Dr. Michael Braunsteiner, Direktor der Museen Stift Admont, kann auf sehr aktuelle praktische Erfahrungen beim Neuaufbau eines Stiftsmuseums verweisen. Wichtig findet er klare Aufgabenverteilung und gesicherte Finanzierung, sowie die Rückenstärkung des Museumsprojektteams durch den Konvent, ohne dass dieser versucht sich in Details einzumengen. In Admont wären alle diese Voraussetzungen geradezu idealtypisch gegeben gewesen. Besonderes Aufsehen im Rahmen der Museen im Stift erregt die neu aufgebaute Sammlung an Gegenwartskunst. Die Admonter Mönche sehen sich als "Zukunftsmönche", die daher auch an "Zukunftskunst" also an der zeitgenössischen Kunst interessiert sind und so den Aufbau einer zeitgenössischen Sammlung als natürliche Ergänzung zu den gewachsenen historischen Stiftssammlungen ansehen. Von Anfang an war nicht daran gedacht, mit dem Museum Gewinne zu erwirtschaften, obwohl sehr ehrgeizige Besucherzahlen angestrebt werden. In Admont ist man sich vollkommen dessen bewusst, dass Kultur Geld kostet.

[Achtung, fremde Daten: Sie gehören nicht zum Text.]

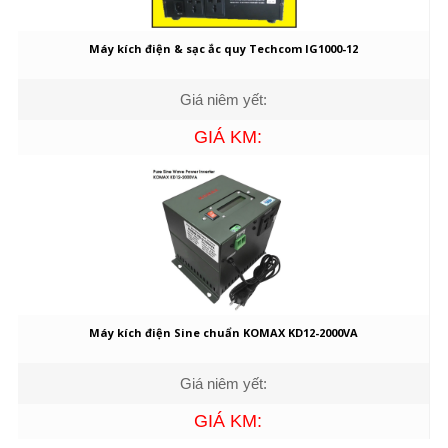
Máy kích điện & sạc ắc quy Techcom IG1000-12
Giá niêm yết:
GIÁ KM:
Máy kích điện Sine chuẩn KOMAX KD12-2000VA
Giá niêm yết:
GIÁ KM:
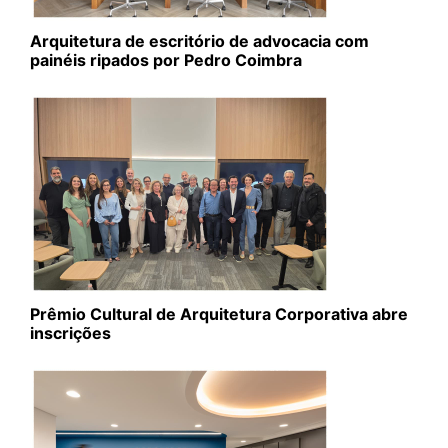
Arquitetura de escritório de advocacia com
painéis ripados por Pedro Coimbra
Prêmio Cultural de Arquitetura Corporativa abre
inscrições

Dr. Wilfried Seipel, Generaldirektor des Kunsthistorischen Museums mahnte, in dieser Diskussion die Wissenschaft nicht zu vergessen, sei sie doch die Basis jeglicher Museumsarbeit. Der Sammlungsbestand sei der Ausgangspunkt aller Überlegungen, der Katalog das, was von einer Ausstellung bleibt, auch wenn diese schon längst wieder abgebaut ist. Ganz im Gegensatz zu vorher geäußerten Meinungen meinte er: Die Objekte sind sich selbst genug! Dass die Wissenschaft immer Gefahr läuft, auf der Strecke zu bleiben, bestätige Dr. Braunsteiner, in dem er sagte, Freiraum und finanzielle Mittel für wissenschaftliches Arbeiten sei selbst in Admont immer das Produkt hartnäckiger Überzeugungsarbeit.

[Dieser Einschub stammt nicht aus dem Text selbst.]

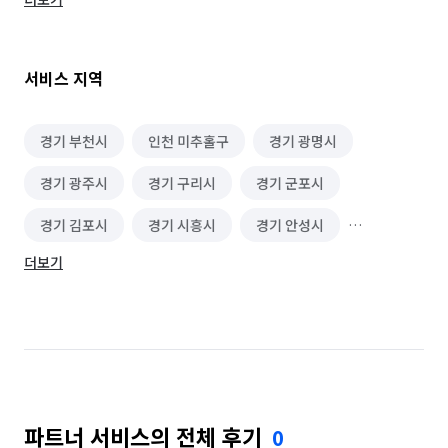
✔️창틀, 콘센트, 변기 후면 등 구석구석 꼼꼼히 작업해드립니다

✔️고객님과 원할한 소통을 통해 before/after 비교 진행

서비스 지역
🧽저희 클린듀오는 중개업체가 아닌 100% 직영 업체입니다🧽

🧼마진율을 높이기위해 외국인 근로자를 고용하지 않습니다🧼

경기 부천시
인천 미추홀구
경기 광명시
☑️입주청소, 이사청소

경기 광주시
경기 구리시
경기 군포시
☑️거주청소, 건물청소, 정기청소

☑️사무실, 사업장 청소

경기 김포시
경기 시흥시
경기 안성시
☑️욕실청소, 주방청소

☑️계단청소, 복도청소

더보기
경기 양주시
경남 거제시
경남 거창군
☑️바닥 폴리싱, 각종 집수리 서비스(앙카, 전등교체, 손잡이 교체 
등)

경남 고성군
경남 김해시
경남 남해군
경남 밀양시
경남 사천시
경남 산청군
❗️추가비용 발생 경우❗️

✔️고지 받은 평수보다 넓은 경우

경남 양산시
경남 의령군
경남 진주시
✔️심각한 오염,광범위한 곰팡이 제거가 필요한 경우

✔️시트지 또는 다량의 스티커 제거가 필요한 경우

파트너 서비스의 전체 후기
0
경남 창녕군
경남 창원시 마산합포구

Die Soziologin Mag. Susanne Ortner von der Uni Linz hat sich mit der Nachhaltigkeit von Landesausstellungen am Beispiel der Oberösterreichischen Landesausstellungen beschäftigt. Sie konnte in ihren Untersuchungen feststellen, dass geradezu manisch an der Besucherzahl als einziger Maßzahl für den Erfolg oder Nichterfolg einer Ausstellung oder eines Museums festgehalten wird. Die Erfüllung der klassischen Museumsaufgabe "Bewahren" sieht sie aber als ebenso wichtiges Erfolgskriterium an. Auch die Identität stiftende Rolle eines Museums für die lokale Bevölkerung sei nicht zu unterschätzen. Untersuchungen zeigen, dass die allermeisten Besucher eine Ausstellung oder ein Museum sehr bewusst konsumieren, sich mit den gebotenen Inhalten sehr intensiv auseinandersetzen, sich aber längerfristig nur sehr wenig davon merken. Als Museum der Zukunft wünscht sie sich ein "Erlebnismuseum".

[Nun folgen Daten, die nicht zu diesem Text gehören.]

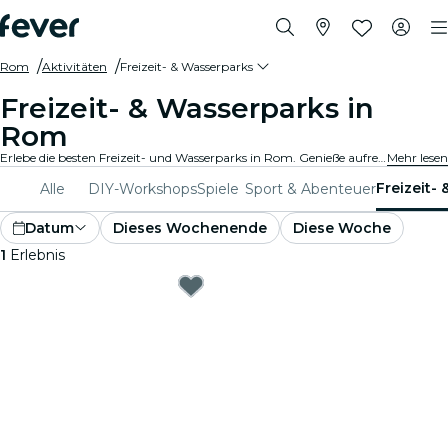
Rom
Aktivitäten
Freizeit- & Wasserparks
Freizeit- & Wasserparks in
Rom
Erlebe die besten Freizeit- und Wasserparks in Rom. Genieße aufregende Fahrgeschäfte, Wasserrutschen und familienfreundliche Attraktionen für einen Tag voller unvergesslichem Spaß.
Mehr lesen
Freizeit-
Alle
DIY-Workshops
Spiele
Sport & Abenteuer
Datum
Dieses Wochenende
Diese Woche
1
Erlebnis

Daran anknüpfend vertrat Mag. Susanne Kraus-Winkler (Agentur Kohl + Partner) den Standpunkt des Tourismus. Ein modernes Museum muss im Besucher Gefühle erzeugen (dann bleibt auch etwas hängen bei den Leuten) sowie alle Dienstleistungsansprüche des modernen Menschen erfüllen. Das ist mindestens so wichtig wie die Präsentation der Sammlung. Unzureichende Infrastruktur kann den hochkarätigsten Sammlungsbestand nicht aufwiegen und wird beim Besucher Unzufriedenheit hinterlassen. Niederösterreich besitzt aus Sicht der Touristikerin ein sehr großes kulturelles Angebot, das nicht entsprechend vermarktbar ist, da es aus zu vielen kleinen Museen besteht.
Von Stiftskustos DDr. Floridus Röhrig wurde der religiöse Aspekt eingemahnt, der bis dahin unerwähnt blieb und der seiner Meinung nach konstituierendes Element eines kirchlichen Museums, wie des Stiftsmuseums sein muss.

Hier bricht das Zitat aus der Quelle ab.